The Investor Thesis: Why Lightspeed & Co Are All In

Lightspeed’s leadership position in this round (spearheaded by partner Raviraj Jain and AI- focused investor Hemant Mohapatra) reflects a clear conviction: Composio could become the invisible glue in AI agent ecosystems. They view agentic learning infrastructure as the next foundational layer, much like Twilio for communication or Stripe for payments, in AI-firstenterprise workflows. Their investment syndicate, which includes experienced angels who have backed technical infrastructure bets before, is signaling faith not in an app but in the plumbing that powers them.

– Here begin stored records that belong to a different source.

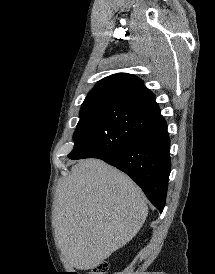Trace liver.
Masks as SVG:
<instances>
[{
  "mask_svg": "<svg viewBox=\"0 0 215 274\" xmlns=\"http://www.w3.org/2000/svg\"><path fill=\"white\" fill-rule=\"evenodd\" d=\"M148 206L124 173L98 159L79 161L56 191L53 226L67 263L92 269L141 229Z\"/></svg>",
  "mask_w": 215,
  "mask_h": 274,
  "instance_id": "obj_1",
  "label": "liver"
}]
</instances>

In summary, Composio’s raise signals a subtle shift in AI investing, from interface and agent novelty toward scalable, mission-critical infrastructure for enterprise automation. The platform’s developer-led adoption, early revenue traction, and unique learning-upgrade mechanism make it an infrastructure bet worth watching.

Other Notable Deals

Several other noteworthy rounds powered up this week:

Netrasemi, a Kerala-based edge-AI semiconductor company developing advanced ML system-on-chips for IoT and surveillance use cases, secured 107 crore ($12.4 million) in a Series A led by Zoho Corporation and Unicorn India Ventures.

SuperK, a tech-enabled value-retail chain expanding into India’s smaller towns, raised ₹100 crore ($11.5–11.7 million) in a Series B round co-led by Flipkart co-founder Binny Bansal’s 3 State Ventures and Mithun Sacheti, with participation from investor-cricketer Shubman Gill, Blume Ventures, and Xeed Ventures.

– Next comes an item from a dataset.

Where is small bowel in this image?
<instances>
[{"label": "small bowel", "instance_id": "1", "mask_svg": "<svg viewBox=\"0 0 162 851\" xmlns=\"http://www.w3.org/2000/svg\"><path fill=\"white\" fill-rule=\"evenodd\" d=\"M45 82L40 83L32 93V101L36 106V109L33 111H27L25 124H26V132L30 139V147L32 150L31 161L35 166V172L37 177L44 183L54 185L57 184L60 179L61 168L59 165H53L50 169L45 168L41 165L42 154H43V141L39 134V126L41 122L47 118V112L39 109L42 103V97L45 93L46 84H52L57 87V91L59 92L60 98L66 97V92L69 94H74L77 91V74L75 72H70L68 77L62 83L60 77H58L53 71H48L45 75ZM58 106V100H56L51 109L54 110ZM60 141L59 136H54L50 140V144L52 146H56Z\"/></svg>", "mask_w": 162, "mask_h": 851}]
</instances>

Kluisz.ai, a B2B-focused generative-AI cloud infrastructure startup founded by former OYO and Reliance Jio executives, secured $9.6 million in seed funding led by RTP Global, with participation from Unicorn India Ventures, Blume Founders Fund, Climber Capital, Ritesh Agarwal, Ritesh Malik, and others. EduFund, a full-stack education-planning and financing platform offering AI-powered advisory tools and education loans, closed a $6 million Series A round led by Cercano Management and MassMutual Ventures to expand its reach into Tier-II and Tier-III cities and enhance its product suite.

Why It Matters

This week’s activity highlights a broader shift: founders are doubling down on foundational layers, AI infrastructure, semiconductor design, fintech rails, cloud ops, and data advisory, recognizing that the future returns lie deeper in the stack, not just at consumer-facing apps.

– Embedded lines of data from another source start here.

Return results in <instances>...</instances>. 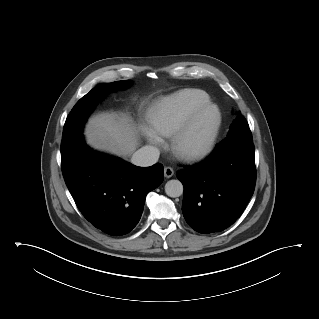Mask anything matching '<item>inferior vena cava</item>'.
<instances>
[{
	"label": "inferior vena cava",
	"mask_w": 319,
	"mask_h": 319,
	"mask_svg": "<svg viewBox=\"0 0 319 319\" xmlns=\"http://www.w3.org/2000/svg\"><path fill=\"white\" fill-rule=\"evenodd\" d=\"M160 151L154 146H144L137 150L132 158V164L136 166L147 167L155 164L158 161Z\"/></svg>",
	"instance_id": "inferior-vena-cava-1"
}]
</instances>
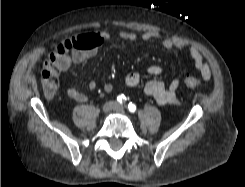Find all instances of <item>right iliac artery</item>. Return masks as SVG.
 I'll use <instances>...</instances> for the list:
<instances>
[{
  "label": "right iliac artery",
  "mask_w": 245,
  "mask_h": 187,
  "mask_svg": "<svg viewBox=\"0 0 245 187\" xmlns=\"http://www.w3.org/2000/svg\"><path fill=\"white\" fill-rule=\"evenodd\" d=\"M117 101H118L119 103H123V102L126 101V97H125L123 94L118 95V96H117Z\"/></svg>",
  "instance_id": "right-iliac-artery-1"
}]
</instances>
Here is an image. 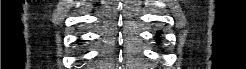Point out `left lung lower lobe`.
Returning a JSON list of instances; mask_svg holds the SVG:
<instances>
[{"label": "left lung lower lobe", "mask_w": 246, "mask_h": 69, "mask_svg": "<svg viewBox=\"0 0 246 69\" xmlns=\"http://www.w3.org/2000/svg\"><path fill=\"white\" fill-rule=\"evenodd\" d=\"M157 37H160V33L159 32L157 33Z\"/></svg>", "instance_id": "1"}]
</instances>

With Composio leading the charge, investors are backing startups that build infrastructure for next-gen enterprise workflows.Meanwhile, capital is flowing not just into deeptech (Netrasemi, Kluisz.ai), but also into consumer-adjacent infrastructure plays (EduFund, SuperK), signaling balanced bets across growth, innovation, and scale.

Keep an eye on how these companies deploy funds in the coming months, and watch for more infrastructure-focused innovation as India continues its digital transformation.